The market reacts to 85% bridging LTVs

With the bridging market heating up with competition, lenders have debated the benefits and risks of increasing LTVs as a way of gaining more market share.

A survey conducted by Bridging & Commercial found that 73% of specialist finance professionals felt that bridging LTVs at 85% were risky with 27% arguing that they weren’t.


“Higher LTVs leave lenders with less room to manoeuvre if things don’t go to plan, leaving lenders potentially facing losses,” warned Benson Hersch, chief executive of the Association of Short Term Lenders. 

“This is particularly the case at the moment as the market is very skittish.”

Meanwhile, Matthew Tooth, chief commercial officer at LendInvest, added: “…The historical evidence is that in a property downturn the lenders who have lent at the highest LTVs end up losing the most.”

Michael Dean, principal at Avamore Capital, said 85% LTVs were risky at this particular point in the cycle as property prices were more likely to fall than rise. 

“…Meaning an 85% LTV now might be 90-95% LTV in 12 months’ time.

“Throttling back on risk would be the most logical step for most lenders given the market conditions and political/Brexit uncertainties. 

“However, we aren’t seeing that across the market as the more established volume lenders are pushing boundaries on price and leverage.”

Michael pointed to the current state of the bridging market and the large amount of competition between lenders in that space. 

He claimed he had seen some mainstream lenders increase LTVs, which was a function of the large volumes of cash chasing a limited pool of opportunities. 

“Accordingly, the only way to achieve differentiation is either price or leverage in order to achieve market share. 

“Given that pricing levels are now at unprecedented lows, the only way to stand out is by offering higher leverage deals. 

“This is something we are offering to the market with our 80% LTV bridging products, provided in conjunction with a handful of junior lenders who are willing to take the higher levels of risk. 

“We expect these products to be matched or exceeded for a time, but also expect that the products will be withdrawn from the market if the property market fundamentals start to falter materially.”

Jack Coombs, director at Aspen Bridging, added: "Higher LTVs are risky if you do not know the asset. 
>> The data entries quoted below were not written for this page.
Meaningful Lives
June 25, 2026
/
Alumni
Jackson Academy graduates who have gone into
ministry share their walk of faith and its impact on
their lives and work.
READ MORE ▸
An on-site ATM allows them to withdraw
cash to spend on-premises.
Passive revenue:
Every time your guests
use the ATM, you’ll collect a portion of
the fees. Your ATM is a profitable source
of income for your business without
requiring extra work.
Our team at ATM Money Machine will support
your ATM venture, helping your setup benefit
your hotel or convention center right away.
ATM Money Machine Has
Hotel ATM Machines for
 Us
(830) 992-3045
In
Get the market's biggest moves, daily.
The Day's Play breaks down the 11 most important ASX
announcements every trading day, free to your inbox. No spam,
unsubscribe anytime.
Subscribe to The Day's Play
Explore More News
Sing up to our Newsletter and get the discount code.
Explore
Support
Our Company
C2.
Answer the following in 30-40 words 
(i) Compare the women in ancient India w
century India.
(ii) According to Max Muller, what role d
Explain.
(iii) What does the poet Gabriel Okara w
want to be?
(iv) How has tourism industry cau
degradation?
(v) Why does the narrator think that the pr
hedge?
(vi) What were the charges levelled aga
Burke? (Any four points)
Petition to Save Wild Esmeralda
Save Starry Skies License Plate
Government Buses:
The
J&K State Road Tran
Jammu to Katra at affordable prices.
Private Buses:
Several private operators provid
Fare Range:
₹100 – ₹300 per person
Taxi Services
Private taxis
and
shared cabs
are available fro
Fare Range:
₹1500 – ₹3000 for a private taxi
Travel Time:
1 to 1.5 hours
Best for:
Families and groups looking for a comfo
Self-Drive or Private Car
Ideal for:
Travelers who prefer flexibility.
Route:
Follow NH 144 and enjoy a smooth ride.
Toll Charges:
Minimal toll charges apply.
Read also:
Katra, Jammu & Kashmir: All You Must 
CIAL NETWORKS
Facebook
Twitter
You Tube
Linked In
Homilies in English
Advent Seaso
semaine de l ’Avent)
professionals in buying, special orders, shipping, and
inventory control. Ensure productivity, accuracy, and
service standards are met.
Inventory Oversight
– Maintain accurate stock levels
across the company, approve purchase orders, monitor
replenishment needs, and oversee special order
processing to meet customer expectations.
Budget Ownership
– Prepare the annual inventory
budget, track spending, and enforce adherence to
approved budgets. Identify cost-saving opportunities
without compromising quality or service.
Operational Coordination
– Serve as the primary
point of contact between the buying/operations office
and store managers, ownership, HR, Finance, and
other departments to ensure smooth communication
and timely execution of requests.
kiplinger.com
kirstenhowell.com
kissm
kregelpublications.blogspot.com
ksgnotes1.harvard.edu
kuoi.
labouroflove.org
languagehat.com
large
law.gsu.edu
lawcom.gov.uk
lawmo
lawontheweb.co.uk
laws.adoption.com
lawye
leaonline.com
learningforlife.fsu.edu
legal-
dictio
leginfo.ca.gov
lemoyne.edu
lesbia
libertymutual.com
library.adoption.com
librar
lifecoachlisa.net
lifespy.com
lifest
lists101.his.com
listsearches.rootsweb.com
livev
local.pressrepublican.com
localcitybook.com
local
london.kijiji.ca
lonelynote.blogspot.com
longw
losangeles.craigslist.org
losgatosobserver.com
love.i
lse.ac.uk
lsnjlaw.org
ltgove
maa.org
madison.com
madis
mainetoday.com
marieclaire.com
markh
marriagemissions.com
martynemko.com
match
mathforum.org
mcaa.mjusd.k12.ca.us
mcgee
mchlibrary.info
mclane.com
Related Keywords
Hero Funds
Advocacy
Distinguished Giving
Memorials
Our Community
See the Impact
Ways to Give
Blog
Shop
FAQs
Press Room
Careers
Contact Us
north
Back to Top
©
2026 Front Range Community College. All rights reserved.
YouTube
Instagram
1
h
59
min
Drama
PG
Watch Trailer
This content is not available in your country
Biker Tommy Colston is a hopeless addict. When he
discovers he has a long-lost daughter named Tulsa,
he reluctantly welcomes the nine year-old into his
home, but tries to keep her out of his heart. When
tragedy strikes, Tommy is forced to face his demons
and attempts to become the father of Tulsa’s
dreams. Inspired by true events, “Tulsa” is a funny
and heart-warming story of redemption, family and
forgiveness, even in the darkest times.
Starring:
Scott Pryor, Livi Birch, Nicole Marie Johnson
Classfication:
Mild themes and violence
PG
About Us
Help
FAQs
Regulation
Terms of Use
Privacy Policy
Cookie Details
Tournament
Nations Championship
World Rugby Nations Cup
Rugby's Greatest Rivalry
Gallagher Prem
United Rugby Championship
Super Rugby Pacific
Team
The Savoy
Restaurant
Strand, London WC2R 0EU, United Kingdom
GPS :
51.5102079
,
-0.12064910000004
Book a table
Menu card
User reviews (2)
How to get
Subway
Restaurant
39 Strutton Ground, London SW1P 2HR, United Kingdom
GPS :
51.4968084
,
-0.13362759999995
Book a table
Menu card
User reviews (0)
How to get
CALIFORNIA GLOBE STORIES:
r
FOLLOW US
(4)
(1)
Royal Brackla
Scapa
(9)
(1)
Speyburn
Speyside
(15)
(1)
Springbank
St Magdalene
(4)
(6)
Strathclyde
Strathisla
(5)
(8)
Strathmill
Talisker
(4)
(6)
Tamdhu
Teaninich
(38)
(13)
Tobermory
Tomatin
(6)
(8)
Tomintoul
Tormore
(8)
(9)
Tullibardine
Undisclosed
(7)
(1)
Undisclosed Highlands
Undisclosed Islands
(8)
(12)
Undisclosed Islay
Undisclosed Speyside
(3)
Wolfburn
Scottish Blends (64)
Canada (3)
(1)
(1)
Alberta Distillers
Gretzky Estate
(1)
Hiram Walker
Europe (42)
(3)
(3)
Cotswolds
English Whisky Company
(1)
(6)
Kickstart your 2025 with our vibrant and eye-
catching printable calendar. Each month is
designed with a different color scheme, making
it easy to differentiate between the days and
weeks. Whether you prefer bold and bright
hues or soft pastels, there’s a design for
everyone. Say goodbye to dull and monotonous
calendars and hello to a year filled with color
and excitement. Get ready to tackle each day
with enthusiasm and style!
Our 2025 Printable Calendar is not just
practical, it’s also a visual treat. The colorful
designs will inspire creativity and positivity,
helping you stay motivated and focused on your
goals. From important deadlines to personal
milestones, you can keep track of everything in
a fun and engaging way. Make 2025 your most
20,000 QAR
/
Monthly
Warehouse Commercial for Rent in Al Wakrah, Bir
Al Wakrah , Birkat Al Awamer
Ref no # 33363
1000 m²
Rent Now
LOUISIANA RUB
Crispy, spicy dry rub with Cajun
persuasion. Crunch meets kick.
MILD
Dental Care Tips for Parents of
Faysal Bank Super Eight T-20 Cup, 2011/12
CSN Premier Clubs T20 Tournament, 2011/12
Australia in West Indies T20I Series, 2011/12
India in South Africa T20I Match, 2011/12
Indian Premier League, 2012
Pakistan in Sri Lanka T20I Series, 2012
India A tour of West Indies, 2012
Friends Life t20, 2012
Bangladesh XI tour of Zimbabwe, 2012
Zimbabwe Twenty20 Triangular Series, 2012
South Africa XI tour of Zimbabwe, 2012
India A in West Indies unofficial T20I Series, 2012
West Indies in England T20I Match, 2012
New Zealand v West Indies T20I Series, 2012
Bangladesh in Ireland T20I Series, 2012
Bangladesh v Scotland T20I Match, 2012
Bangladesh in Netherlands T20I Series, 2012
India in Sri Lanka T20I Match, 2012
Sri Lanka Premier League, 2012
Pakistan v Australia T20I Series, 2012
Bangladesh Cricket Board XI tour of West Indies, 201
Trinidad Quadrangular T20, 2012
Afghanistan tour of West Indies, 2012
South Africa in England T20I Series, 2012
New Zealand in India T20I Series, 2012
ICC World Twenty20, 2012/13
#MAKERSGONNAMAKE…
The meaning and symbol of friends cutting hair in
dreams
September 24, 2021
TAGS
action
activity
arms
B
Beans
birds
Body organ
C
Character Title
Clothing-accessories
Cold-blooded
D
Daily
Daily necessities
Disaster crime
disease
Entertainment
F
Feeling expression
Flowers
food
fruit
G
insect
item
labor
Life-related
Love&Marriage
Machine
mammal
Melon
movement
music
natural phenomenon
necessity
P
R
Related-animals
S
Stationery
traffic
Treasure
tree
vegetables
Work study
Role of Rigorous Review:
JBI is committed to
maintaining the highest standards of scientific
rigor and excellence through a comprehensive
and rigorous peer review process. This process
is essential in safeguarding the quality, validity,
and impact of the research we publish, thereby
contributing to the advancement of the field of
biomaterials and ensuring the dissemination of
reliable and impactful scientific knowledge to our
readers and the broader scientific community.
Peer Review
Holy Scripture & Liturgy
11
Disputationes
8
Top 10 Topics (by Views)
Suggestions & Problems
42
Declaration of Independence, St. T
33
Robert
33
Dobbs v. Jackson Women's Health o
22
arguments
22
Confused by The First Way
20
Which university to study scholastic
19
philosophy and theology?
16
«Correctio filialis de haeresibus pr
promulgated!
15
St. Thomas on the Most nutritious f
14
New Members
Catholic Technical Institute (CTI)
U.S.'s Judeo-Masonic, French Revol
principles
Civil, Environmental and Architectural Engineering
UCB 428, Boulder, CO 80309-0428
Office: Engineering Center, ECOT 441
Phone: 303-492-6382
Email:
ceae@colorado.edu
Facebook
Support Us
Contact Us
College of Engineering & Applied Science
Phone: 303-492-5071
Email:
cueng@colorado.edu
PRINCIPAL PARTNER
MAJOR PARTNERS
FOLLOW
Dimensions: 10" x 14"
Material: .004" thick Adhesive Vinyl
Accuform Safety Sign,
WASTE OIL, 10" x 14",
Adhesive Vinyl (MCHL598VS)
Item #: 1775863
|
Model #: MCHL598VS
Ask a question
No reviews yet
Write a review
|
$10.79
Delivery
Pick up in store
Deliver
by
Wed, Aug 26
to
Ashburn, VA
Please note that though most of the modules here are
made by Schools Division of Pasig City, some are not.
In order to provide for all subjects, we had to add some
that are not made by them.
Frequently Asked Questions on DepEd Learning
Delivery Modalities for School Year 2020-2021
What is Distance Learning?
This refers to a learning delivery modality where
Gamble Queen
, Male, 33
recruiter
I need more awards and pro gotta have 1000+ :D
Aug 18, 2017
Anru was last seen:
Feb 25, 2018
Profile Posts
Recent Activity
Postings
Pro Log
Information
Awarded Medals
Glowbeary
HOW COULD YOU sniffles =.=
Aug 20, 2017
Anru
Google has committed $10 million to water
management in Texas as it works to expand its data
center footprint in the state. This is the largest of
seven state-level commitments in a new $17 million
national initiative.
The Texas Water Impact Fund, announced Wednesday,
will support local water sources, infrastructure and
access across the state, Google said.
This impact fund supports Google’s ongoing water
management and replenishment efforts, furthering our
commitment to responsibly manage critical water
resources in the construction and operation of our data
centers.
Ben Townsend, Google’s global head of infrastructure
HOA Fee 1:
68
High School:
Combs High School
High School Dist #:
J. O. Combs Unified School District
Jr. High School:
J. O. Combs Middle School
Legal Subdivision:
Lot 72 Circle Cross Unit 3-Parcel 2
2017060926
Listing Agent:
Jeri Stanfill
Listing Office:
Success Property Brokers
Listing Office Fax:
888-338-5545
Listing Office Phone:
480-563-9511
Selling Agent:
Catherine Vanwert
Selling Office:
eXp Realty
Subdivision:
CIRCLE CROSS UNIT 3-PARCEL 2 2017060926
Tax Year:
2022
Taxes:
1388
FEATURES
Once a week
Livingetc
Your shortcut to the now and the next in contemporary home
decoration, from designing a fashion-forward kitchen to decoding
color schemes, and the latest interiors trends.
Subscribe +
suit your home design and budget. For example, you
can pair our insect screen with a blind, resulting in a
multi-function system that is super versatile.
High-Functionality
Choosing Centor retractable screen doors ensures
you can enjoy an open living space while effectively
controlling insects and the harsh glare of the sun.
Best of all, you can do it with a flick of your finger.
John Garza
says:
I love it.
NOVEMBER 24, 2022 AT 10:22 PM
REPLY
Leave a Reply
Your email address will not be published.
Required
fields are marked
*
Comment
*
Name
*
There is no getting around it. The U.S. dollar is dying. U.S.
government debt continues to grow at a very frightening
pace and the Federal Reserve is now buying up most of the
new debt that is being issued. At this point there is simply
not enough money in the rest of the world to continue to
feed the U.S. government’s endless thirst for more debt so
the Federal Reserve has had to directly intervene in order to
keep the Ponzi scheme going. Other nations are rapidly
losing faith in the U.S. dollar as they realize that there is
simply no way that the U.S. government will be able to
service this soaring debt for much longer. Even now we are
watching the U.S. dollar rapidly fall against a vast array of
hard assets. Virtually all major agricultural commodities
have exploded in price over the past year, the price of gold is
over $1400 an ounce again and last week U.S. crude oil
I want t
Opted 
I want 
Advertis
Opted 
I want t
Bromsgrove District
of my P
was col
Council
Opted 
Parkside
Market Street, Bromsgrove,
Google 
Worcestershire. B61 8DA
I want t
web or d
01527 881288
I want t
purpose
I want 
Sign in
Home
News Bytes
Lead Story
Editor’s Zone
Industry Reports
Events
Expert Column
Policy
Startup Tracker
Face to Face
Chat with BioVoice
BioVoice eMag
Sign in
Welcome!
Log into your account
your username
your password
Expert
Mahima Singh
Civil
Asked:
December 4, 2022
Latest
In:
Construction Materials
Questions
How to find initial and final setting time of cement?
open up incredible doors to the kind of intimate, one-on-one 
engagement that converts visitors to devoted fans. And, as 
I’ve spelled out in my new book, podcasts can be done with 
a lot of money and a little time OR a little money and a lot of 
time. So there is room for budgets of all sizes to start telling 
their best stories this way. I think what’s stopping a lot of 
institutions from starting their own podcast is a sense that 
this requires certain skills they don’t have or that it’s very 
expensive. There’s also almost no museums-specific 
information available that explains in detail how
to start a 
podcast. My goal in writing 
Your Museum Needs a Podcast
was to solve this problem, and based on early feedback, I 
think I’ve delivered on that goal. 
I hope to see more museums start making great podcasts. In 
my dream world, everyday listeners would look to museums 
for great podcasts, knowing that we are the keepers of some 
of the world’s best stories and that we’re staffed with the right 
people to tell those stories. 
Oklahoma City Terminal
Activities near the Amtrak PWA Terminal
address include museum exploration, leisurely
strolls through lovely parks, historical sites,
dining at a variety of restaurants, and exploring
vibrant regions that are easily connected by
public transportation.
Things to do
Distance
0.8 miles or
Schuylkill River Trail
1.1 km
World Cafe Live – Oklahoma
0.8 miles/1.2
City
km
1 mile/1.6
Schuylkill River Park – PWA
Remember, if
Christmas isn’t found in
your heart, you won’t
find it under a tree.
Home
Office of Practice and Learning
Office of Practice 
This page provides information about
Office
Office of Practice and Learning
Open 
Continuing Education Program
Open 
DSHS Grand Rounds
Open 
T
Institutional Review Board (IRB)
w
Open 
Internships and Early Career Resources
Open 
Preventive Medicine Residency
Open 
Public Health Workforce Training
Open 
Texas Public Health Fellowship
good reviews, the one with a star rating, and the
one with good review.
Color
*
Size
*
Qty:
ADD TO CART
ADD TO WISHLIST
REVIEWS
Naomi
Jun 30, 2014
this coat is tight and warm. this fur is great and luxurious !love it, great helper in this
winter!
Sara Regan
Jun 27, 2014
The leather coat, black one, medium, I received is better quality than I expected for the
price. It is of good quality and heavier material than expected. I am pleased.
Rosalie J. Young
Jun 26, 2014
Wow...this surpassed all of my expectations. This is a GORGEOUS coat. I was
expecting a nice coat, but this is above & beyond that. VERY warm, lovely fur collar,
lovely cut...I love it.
"At Aspen we have a healthy appetite to risk and aim to offer high LTVs by applying an additional level of rapid analysis. 

"By taking time to visit every property (often the day after quoting) we have found a way to make deals work where others sometimes do not."

Jonathan Sealey, CEO of Hope Capital, said there were occasions when a higher LTV could be acceptable. 

For example, when a developer is carrying out a refurbishment that will increase the value of the property and therefore lower the LTV.

However, Jonathan claimed that he had already seen a move by a number of lenders to lend at higher LTVs when they haven’t been able to get enough business in the ‘vanilla’ bridging market.

“This is definitely a more risky strategy, however, which might be fine while things are going well, but may well result in a fall if the economic environment becomes a bit more rocky.  

“Undoubtedly some lenders will continue to lend at higher LTVs as standard, but that wouldn’t be for us.”

Matthew also questioned those who upped their LTVs, adding: “Any lender chasing business by offering high LTVs is likely to be adversely selected by borrowers who are over stretched and will be the first to default when the market sours. 

“With this in mind, we wouldn't expect lenders to raise their LTVs on bridging finance above 75% as it's very doubtful that banking regulators or capital markets funders would allow it.”

Meanwhile, Benson concluded: “There is increasing competition in the bridging space at the moment with a number of new entrants coming into the market.  

“This may inevitably lead to some lenders relaxing their criteria and moving to higher LTVs.  

“However, I expect these lenders to be the exception, rather than the rule.”